Io più ci penso e più mi sembra impossibile. Prendere il migliore giocatore sulla terra dopo Messi? Roba da fantascienza adesso


----------



## mrsmit (28 Luglio 2017)

Quindi 2 sono le ipotesi:
Costa, Aube e Belotti erano lo specchio per le allodole affinché il duo potesse lavorare in santa pace per l'innominabile oppure visto il putiferio scatenato con i nomi rivelati da Fassone è diventato cr7 lo specchietto per le allodole in favore degli altri 3.

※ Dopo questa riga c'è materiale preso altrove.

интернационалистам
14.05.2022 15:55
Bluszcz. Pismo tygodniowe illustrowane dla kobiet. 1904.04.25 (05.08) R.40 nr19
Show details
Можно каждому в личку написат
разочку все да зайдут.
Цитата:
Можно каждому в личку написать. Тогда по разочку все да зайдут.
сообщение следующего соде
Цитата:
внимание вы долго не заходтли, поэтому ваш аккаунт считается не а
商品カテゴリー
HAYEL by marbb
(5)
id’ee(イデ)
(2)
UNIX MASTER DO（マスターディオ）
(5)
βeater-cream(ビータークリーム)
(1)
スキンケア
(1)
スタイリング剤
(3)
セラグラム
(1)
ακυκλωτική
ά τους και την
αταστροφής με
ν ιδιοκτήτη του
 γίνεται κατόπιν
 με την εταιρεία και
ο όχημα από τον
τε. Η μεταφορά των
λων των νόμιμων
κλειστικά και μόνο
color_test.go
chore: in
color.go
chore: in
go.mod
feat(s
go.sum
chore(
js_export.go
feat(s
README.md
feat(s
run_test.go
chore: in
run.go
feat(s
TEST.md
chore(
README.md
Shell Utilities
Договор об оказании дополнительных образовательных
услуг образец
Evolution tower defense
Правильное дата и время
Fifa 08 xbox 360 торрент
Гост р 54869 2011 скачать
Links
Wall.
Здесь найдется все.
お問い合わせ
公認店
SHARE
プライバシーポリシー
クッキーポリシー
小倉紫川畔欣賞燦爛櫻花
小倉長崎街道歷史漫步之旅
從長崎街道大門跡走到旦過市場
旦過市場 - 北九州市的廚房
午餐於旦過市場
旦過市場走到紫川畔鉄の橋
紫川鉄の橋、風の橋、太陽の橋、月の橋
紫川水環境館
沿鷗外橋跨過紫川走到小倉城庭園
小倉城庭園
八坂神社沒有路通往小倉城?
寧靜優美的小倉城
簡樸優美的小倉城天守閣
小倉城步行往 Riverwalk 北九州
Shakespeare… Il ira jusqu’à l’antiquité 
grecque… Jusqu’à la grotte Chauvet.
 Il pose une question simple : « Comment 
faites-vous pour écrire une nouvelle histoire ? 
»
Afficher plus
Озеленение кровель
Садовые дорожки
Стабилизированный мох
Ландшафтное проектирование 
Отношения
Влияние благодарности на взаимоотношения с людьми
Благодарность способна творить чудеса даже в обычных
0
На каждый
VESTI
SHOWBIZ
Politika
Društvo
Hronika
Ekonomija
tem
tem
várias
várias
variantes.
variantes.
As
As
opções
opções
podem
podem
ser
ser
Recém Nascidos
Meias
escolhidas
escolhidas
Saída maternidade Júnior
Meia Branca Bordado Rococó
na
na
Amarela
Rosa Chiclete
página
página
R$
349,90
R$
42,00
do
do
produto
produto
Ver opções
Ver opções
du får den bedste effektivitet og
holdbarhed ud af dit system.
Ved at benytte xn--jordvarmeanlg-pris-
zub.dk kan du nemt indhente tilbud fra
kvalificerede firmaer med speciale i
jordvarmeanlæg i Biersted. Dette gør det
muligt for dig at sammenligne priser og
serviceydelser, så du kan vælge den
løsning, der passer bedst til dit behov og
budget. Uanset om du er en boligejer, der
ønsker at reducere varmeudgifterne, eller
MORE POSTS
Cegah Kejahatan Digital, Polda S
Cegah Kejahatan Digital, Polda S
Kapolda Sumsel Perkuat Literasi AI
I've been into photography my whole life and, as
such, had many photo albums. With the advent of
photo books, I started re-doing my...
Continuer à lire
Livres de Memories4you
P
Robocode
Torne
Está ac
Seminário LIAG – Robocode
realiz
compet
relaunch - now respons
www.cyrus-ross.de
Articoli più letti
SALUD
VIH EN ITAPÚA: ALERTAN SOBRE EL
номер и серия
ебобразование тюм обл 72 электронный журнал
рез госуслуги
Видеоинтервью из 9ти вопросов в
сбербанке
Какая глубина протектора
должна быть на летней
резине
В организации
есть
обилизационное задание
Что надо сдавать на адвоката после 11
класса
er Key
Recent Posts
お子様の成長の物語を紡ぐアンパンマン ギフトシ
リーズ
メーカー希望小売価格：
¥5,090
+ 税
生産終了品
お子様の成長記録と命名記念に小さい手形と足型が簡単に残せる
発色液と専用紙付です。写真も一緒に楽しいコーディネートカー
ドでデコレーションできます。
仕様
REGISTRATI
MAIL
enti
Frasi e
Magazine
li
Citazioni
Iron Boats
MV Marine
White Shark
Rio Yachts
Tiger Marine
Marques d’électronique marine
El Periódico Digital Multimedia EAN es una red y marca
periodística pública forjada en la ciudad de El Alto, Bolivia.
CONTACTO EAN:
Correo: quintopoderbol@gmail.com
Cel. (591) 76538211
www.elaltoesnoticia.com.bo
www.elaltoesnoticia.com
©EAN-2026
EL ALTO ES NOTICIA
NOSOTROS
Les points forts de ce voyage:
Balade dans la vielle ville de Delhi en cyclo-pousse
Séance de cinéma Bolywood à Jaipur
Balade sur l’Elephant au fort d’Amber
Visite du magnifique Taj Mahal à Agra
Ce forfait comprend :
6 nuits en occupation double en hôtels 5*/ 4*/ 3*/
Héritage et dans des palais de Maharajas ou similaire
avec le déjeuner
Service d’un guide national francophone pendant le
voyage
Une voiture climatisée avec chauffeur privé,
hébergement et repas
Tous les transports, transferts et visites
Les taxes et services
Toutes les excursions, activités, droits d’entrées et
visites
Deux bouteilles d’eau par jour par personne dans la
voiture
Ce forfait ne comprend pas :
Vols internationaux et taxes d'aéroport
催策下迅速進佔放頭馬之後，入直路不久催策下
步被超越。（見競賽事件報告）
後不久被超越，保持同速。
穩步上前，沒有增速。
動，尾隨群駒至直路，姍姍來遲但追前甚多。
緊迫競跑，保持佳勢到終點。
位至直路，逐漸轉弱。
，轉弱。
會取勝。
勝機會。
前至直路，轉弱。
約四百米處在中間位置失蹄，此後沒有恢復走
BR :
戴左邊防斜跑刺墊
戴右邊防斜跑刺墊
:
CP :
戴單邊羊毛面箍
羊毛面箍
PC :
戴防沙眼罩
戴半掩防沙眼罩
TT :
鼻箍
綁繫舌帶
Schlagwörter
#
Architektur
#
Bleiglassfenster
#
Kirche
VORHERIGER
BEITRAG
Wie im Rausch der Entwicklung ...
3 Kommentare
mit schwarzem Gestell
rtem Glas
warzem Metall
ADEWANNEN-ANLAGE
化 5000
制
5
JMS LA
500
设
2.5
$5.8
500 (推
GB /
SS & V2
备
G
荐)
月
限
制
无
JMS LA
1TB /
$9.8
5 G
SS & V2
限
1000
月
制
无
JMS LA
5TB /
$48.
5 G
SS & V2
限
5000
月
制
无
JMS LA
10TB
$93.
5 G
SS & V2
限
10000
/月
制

Prima di partire per la Cina eravamo vicinissimi all'attaccante, ora d'improvviso si sono raffreddate tutte le piste compresa quella caldissima di Kalinic, boh non ci capisco più nulla, speriamo presto di passare alle cose formali visto che il bomber ci serve.


----------



## Crox93 (28 Luglio 2017)

Ragazzi poi però non lamentiamoci se gli altri ci sfottono, se crediamo a sta roba...


----------



## tonilovin93 (28 Luglio 2017)

Crox93 ha scritto:


> Ragazzi poi però non lamentiamoci se gli altri ci sfottono, se crediamo a sta roba...



Però c è da dire che la storia Messi-inter fu buttata lì senza alcun senso..
Qui invece c è una teoria che un Po di senso ce l ha..
Che poi sia difficile, o impossibile, siamo tutti d accordo!

Una cosa è certa, dovesse essere vero ci saranno sviluppi importantissimi in pochi giorni, perché questa non è una trattativa che si risolve l ultimo giorno di mercato


----------



## luigi61 (28 Luglio 2017)

unbreakable ha scritto:


> Allora moratti nel 2006 voleva portare messi all inter e ci è andato molto vicino..
> Io direi che come risposta fassone fa solo bene a voler mirare alla luna..inoltre un'esperienza in italia gli farebbe bene..dai che la buccino e as9 ti aspettano ..
> #nexttarget:cr7coppino
> 
> Per me seriamente è fattibile dal prossimo anno..quest'anno la vedo dura che rinunci alla vetrina della champions..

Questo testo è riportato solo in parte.